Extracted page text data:

####

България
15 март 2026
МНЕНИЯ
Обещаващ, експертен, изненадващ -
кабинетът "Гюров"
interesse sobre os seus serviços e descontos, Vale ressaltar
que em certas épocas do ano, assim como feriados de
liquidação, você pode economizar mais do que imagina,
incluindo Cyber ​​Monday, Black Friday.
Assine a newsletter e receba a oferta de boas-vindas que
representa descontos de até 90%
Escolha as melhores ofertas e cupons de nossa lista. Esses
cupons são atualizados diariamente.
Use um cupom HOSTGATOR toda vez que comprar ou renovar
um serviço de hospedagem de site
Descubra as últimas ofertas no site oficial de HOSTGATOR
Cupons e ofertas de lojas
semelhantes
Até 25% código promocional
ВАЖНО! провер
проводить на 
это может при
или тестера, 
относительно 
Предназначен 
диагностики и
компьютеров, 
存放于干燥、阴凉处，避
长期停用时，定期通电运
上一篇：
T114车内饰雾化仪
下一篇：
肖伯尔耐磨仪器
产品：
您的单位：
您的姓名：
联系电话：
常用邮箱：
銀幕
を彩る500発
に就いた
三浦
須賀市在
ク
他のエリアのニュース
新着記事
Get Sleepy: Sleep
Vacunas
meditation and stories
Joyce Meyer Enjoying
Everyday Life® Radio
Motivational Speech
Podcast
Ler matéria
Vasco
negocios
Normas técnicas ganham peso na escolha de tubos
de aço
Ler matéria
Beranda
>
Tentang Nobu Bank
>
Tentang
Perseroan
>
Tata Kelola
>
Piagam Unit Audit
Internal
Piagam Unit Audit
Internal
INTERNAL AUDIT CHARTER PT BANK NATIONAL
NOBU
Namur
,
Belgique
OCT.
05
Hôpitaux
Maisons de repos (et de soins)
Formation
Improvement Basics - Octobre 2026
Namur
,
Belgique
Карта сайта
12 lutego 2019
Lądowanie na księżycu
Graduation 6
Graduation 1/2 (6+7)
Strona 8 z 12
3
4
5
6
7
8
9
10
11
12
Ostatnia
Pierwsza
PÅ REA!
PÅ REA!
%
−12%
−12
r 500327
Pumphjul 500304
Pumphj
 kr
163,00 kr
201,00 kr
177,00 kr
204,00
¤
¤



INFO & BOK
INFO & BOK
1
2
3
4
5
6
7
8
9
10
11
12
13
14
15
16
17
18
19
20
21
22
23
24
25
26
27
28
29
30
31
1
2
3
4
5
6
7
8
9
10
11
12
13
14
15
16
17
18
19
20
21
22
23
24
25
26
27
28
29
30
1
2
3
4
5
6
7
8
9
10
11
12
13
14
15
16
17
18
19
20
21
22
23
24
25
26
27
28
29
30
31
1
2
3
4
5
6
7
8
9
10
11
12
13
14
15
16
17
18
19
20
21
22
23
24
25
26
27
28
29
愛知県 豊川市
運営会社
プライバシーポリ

####

Problem description:
Go through the entries above and copy each line holding the string "descontos".

Completed exercise:
interesse sobre os seus serviços e descontos, Vale ressaltar
representa descontos de até 90%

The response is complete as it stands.